How Crexi achieved ML models deployment on AWS at scale and boosted efficiency

This post is co-written with Isaac Smothers and James Healy-Mirkovich from Crexi.

With the current demand for AI and machine learning (AI/ML) solutions, the processes to train and deploy models and scale inference are crucial to business success. Even though AI/ML and especially generative AI progress is rapid, machine learning operations (MLOps) tooling is continuously evolving to keep pace. Customers are looking for success stories about how best to adopt the culture and new operational solutions to support their data scientists. Solutions should be flexible to adopt, allow seamless integration with other systems, and provide a path to automate MLOps using AWS services and third-party tools, as we’ll explore in this post with Pulumi and Datadog. This framework helps to achieve operational excellence not only in the DevOps space but allows stakeholders to optimize tools such as infrastructure as code (IaC) automation and DevOps research and assessment (DORA) observability of pipelines for MLOps.

Commercial Real Estate Exchange, Inc. (Crexi), is a digital marketplace and platform designed to streamline commercial real estate transactions. It allows brokers to manage the entire process from listing to closing on one platform, including digital letters of intent, best and final offer negotiations, and transaction management tools. Its data and research features allow investors and other commercial real estate stakeholders to conduct due diligence and proactively connect with other professionals ahead of the transaction process.

In this post, we will review how Crexi achieved its business needs and developed a versatile and powerful framework for AI/ML pipeline creation and deployment. This customizable and scalable solution allows its ML models to be efficiently deployed and managed to meet diverse project requirements.

Datadog is a monitoring service for cloud-scale applications, bringing together data from servers, databases, tools and services to present a unified view of your entire stack. Datadog is a SaaS-based data analytics platform that enables Dev and Ops teams to work collaboratively to avoid downtime, resolve performance problems, and helps track that development and deployment cycles finish on time.

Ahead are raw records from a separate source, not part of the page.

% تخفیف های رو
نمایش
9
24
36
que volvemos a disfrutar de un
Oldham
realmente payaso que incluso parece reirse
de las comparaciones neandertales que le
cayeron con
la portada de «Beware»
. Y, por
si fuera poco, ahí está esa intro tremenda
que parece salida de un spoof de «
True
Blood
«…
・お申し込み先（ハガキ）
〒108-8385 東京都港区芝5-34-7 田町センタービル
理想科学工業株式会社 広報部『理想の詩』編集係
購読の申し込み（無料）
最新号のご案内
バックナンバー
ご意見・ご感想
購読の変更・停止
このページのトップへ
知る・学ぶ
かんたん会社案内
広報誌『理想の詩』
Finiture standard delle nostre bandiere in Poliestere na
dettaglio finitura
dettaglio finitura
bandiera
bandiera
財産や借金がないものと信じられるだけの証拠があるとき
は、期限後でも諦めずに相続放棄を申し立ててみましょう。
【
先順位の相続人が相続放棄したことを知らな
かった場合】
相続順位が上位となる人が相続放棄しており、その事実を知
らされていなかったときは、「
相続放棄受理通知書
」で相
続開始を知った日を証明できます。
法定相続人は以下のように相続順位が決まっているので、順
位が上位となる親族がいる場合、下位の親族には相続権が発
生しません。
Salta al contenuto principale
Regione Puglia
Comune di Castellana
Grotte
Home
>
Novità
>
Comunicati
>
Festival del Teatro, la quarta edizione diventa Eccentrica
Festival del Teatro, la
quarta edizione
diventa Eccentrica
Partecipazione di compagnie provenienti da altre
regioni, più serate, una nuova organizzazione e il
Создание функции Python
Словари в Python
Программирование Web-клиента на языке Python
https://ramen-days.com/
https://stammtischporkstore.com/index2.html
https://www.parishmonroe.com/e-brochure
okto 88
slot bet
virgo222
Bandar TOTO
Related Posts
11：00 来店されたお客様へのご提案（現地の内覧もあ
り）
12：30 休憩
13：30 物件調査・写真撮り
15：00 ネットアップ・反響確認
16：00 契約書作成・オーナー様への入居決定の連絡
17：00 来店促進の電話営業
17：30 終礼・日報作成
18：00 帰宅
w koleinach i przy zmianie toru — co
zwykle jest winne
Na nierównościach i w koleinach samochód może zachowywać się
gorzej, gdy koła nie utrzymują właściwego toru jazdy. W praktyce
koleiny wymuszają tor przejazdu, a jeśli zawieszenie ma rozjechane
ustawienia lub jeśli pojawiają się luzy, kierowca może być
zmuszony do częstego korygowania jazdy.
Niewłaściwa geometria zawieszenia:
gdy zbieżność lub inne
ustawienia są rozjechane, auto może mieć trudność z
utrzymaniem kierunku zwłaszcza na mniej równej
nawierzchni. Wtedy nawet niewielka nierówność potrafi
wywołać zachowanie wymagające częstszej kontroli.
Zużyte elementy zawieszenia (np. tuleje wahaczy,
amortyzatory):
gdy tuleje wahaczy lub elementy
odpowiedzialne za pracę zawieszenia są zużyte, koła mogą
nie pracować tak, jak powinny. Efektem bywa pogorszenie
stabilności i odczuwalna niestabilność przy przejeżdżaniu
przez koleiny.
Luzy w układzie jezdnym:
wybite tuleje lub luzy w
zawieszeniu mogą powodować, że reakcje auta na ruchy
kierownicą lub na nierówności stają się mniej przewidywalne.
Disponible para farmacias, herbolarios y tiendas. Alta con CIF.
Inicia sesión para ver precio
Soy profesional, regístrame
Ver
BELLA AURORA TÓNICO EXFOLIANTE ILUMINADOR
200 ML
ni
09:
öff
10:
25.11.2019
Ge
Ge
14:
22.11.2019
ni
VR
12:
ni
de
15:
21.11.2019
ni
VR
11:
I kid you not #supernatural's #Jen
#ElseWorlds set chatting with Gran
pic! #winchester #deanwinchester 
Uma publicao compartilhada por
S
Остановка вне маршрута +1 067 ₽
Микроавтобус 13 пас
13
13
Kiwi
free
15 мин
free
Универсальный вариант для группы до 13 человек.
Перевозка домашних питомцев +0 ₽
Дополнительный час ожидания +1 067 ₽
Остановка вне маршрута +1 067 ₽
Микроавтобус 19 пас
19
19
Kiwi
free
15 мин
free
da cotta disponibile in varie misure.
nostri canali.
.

Pulumi’s modern infrastructure as code (IaC) platform empowers teams to manage cloud resources using their favorite languages including Python, JavaScript, TypeScript, Go, and C#. Pulumi’s open source SDK integrates with its free and commercial software as a service (SaaS) to simplify infrastructure provisioning, delivery, architecture, policy, and testing on a cloud.

Solution overview

Central to Crexi’s infrastructure are boilerplate AWS Lambda triggers that call Amazon SageMaker endpoints, executing any given model’s inference logic asynchronously. This modular approach supports complex pipeline pathways, with final results directed to Amazon Simple Storage Service (Amazon S3) and Amazon Data Firehose for seamless integration into other systems. One of the SageMaker endpoints also uses Amazon Textract, but any model can be used.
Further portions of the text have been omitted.